# Best Shampoo?



## Brittany (Sep 15, 2013)

I was just wondering if anyone was using a shampoo (or anything to clean hedgie with) for baths that they really like.

Im currently using Aveeno baby oatmeal shampoo and wash. I think it might be drying out his skin a little though, because the day after washing he seems itchy (but never itches otherwise really). Is it the shampoo? Maybe i'm not rinsing enough? Or is that normal?

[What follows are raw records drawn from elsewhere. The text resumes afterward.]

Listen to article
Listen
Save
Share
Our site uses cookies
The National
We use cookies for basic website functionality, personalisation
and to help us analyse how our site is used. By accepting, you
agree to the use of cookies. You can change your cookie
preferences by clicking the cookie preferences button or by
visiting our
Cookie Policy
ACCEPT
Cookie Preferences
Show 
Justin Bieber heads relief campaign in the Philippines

Any other shampoos that work well?


----------



## Beloved Doll (Nov 21, 2013)

You can put some cocoa butter on the hedgie to hep with dry skin. I put some in a spray bottle that once held dog cologne so I can just spray it on the hedgehog (makes it a lot easier and faster to do). They don't particularly like getting sprayed but it does wonders to help their skin.


----------



## jngy slate (Mar 14, 2009)

says here it can dry their skin out

http://www.aveeno.com/product/aveeno-+baby+wash+-+shampoo.do

a couple of a reviews.

i get the aveeno oatmeal that comes in packets, get hedgie wet and pour the oatmeal on them, and scrub quills with a toothbrush while rinsing underwater. No soap just oatmeal. its called Aveeno active naturals colloidal oatmeal or something


----------



## ceopet (Sep 20, 2013)

I have been wondering the same which shampoo is best to use?

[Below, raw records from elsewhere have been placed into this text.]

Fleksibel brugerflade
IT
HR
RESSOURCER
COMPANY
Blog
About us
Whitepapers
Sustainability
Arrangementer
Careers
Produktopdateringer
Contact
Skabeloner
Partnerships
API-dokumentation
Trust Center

I haven't had to give a full bath yet thankfully, just foot baths so I just use water, but i am wondering what to have on hand in case I do need to do a fully bath for some reason.


----------



## Haley (Nov 18, 2013)

Colloidal Oatmeal is just regular oatmeal that has been finely ground. Use regular oats, not instant or '2-minute' oats (or is it 3?)

Oats contain saponins which are a natural soaping agent. Olive oil has saponins as well, which is why you can have 100% olive oil soaps.

For a really smelly hedgehog you could add a bit of baking soda, it will cause the oats to suds up more. 

Best thing is, it will not dry out their skin and oats also have natural anti inflammatory properties and anti fungal properties. Oh, and it is all natural and better for the environment.


----------